Why does part-time work in Australia play such an important role in the life of an international student? It will not just complement the living and study experience, but also help in gaining relevant work experience in desired areas of interest, which will come to be of great use for full time employment- on completion of the course.
Five Simple Steps
We present you with five simple steps for you to land that perfect part-time job that you need while you study in Australia
Step 1: Know Your Facts!
Before you begin your first ever part-time job hunt in Oz, there are a few rules and conditions you must get yourself to know. Here they are!
1. Eligible or Not?
For those students who’ve obtained their students after 26, April 2008, the Australian Government offers permission to work automatically in their visas. Dependent family members of the student may also work part time. There is however, a restriction on the number of hours. You can work up to 40 hours per fortnight as soon as the course you’ve enrolled for has begun and in case of vacation, you may work as many hours as you can possible put in.
2. Rules & Conditions:
- In case the course you’ve enrolled for does not have work as part of its course, then you get 40 hour per fortnight.
- If you’re doing any form of voluntary or un-paid job, then this will not be included within the 40 hour per fortnight slot.
- If you have begun your masters by research or your doctorate, then you will be given unlimited rights to work. During any preliminary course undertaken in the postgraduate research sector again will qualify you for 20 hours per fortnight.
3. In Session?
Your course is considered to be in session for you to begin part-time work during the complete time period of the semesters including the exam periods. Even if you’ve completed your studies and still have your ‘Confirmation of Enrolment’ in effect, then the course is still considered to be in session. In case, another course is taken up and points are to be credited to the main course, the main course in still considered to be in session.
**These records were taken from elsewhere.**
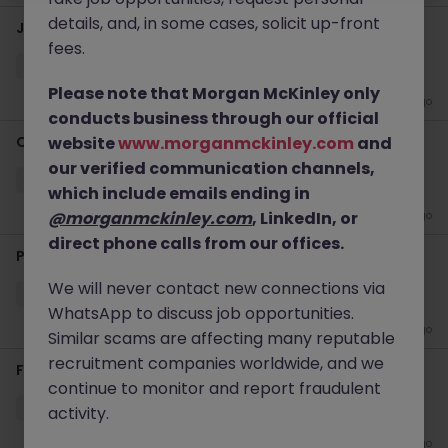
details, and, in some cases, solicit up-front
Java Algo Developer - Investment Bank (Contract)
fees.
Kowloon
Permanent
HK$91k -100k pm
Please note that Morgan McKinley only
1 week ago
conducts business through our official
Ocean Procurement Director
website
www.morganmckinley.com
and
our verified communication channels,
Kowloon
Permanent
Competitive
which include emails ending in
@morganmckinley.com
, LinkedIn, or
2 weeks ago
direct phone calls from our offices.
Product Due Diligence - Global Private Bank
We will never contact new connections via
Kowloon
Permanent
HK$46k -50k pm
WhatsApp to discuss job opportunities.
4 weeks ago
Similar scams are affecting many reputable
recruitment companies worldwide, and we
Finance Transformation Manager - Up to 80k
continue to monitor and report fraudulent
Kowloon
Permanent
Competitive
activity.
4 weeks ago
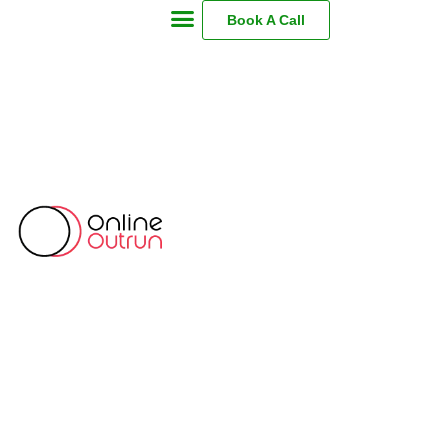
Book A Call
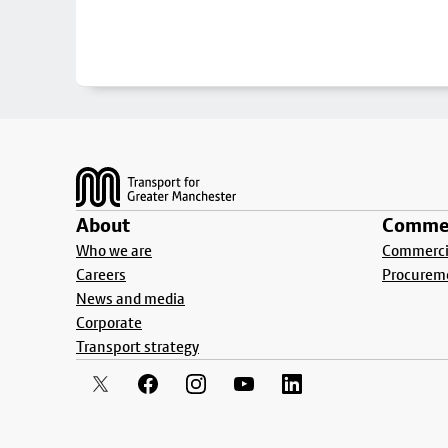
Footer
About
Commer
Who we are
Commercia
Careers
Procurem
News and media
Corporate
Transport strategy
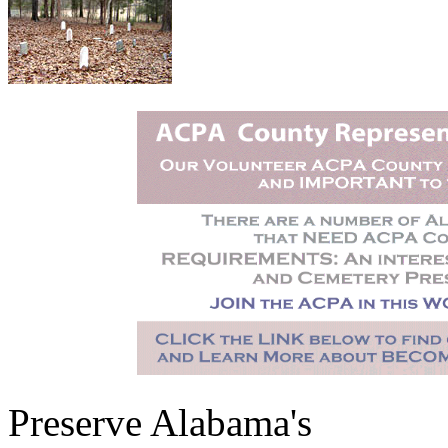
Preserve Alabama's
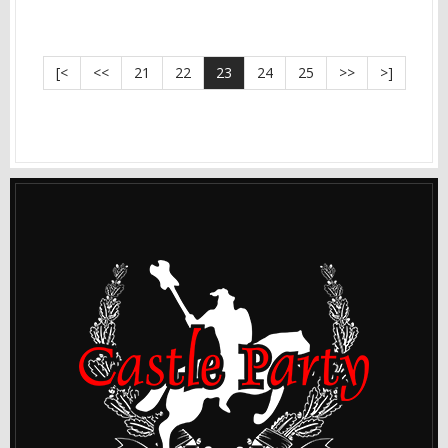
[<
<<
21
22
23
24
25
>>
>]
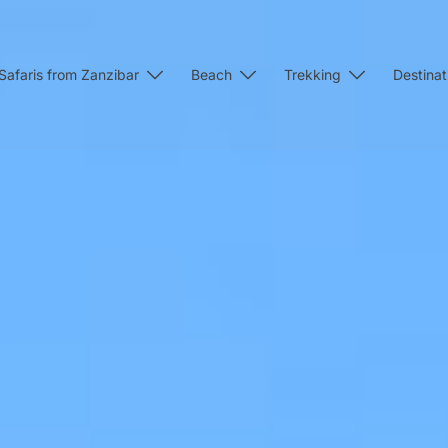
Safaris from Zanzibar
Beach
Trekking
Destinat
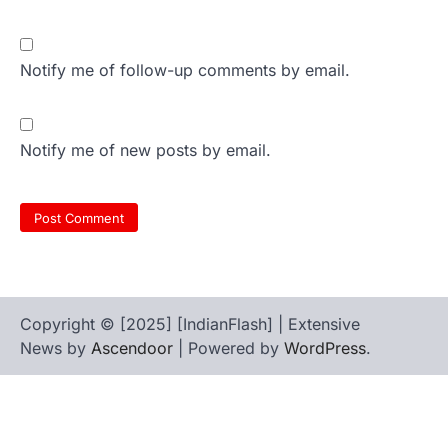
Notify me of follow-up comments by email.
Notify me of new posts by email.
Copyright © [2025] [IndianFlash] | Extensive
News by
Ascendoor
| Powered by
WordPress
.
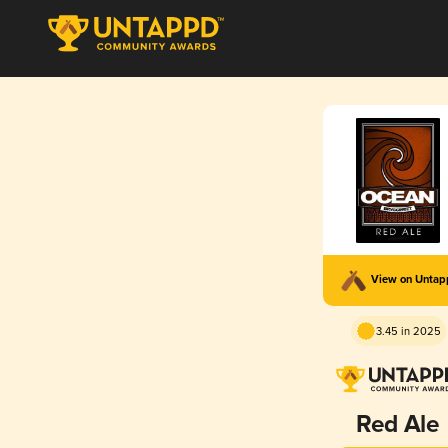
View on Unta
3.45 in 2025
Red Ale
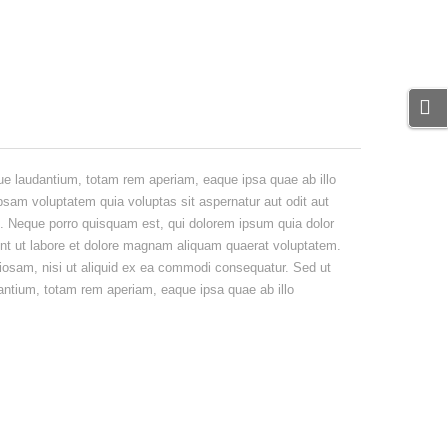
ue laudantium, totam rem aperiam, eaque ipsa quae ab illo
ipsam voluptatem quia voluptas sit aspernatur aut odit aut
t. Neque porro quisquam est, qui dolorem ipsum quia dolor
unt ut labore et dolore magnam aliquam quaerat voluptatem.
iosam, nisi ut aliquid ex ea commodi consequatur. Sed ut
antium, totam rem aperiam, eaque ipsa quae ab illo
Natus error sit eaque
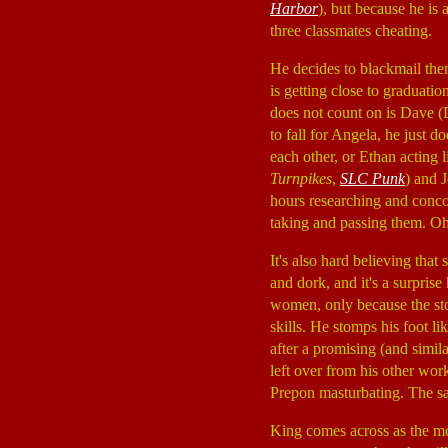
Harbor
), but because he is
three classmates cheating.
He decides to blackmail them
is getting close to graduati
does not count on is Dave
to fall for Angela, he just
each other, or Ethan acting 
Turnpikes
,
SLC Punk
) and 
hours researching and concoc
taking and passing them. O
It's also hard believing tha
and dork, and it's a surprise
women, only because the sto
skills. He stomps his foot l
after a promising (and simila
left over from his other wor
Prepon masturbating. The sad
King comes across as the mos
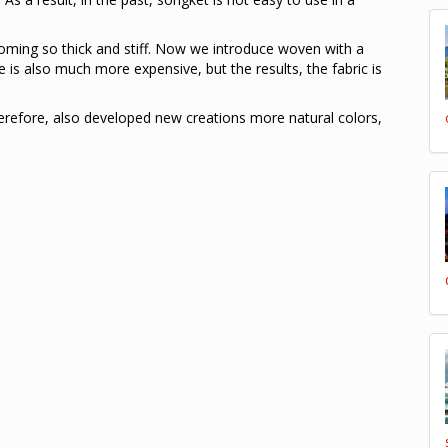
coming so thick and stiff. Now we introduce woven with a
e is also much more expensive, but the results, the fabric is
herefore, also developed new creations more natural colors,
Step 2: Learn Your Rights!
For all those working in Australia, inclusive of international students, there are some basic rights they cannot be denied while at work. It’s interesting to know that most Australian employers come under the coverage of what is called an “award” which sets minimum conditions and wages for the relevant industry.
Some basic rights are:
- The minimum wage
- Being dismissed from any job in an unfair manner
- Rest periods and breaks
- A safe and health work environment
Make sure you get to work in the conditions that you are supposed to!
Step 3: Let’s get down to brass tacks!
How do you actually search for job opportunities? There are many ways, needless to point out, but here are a few that you may want to know:
- Online job sites and the age-old way of looking up newspapers as well
- You may want to take note that some uni’s put up announcements on their job-notice boards in campus or online.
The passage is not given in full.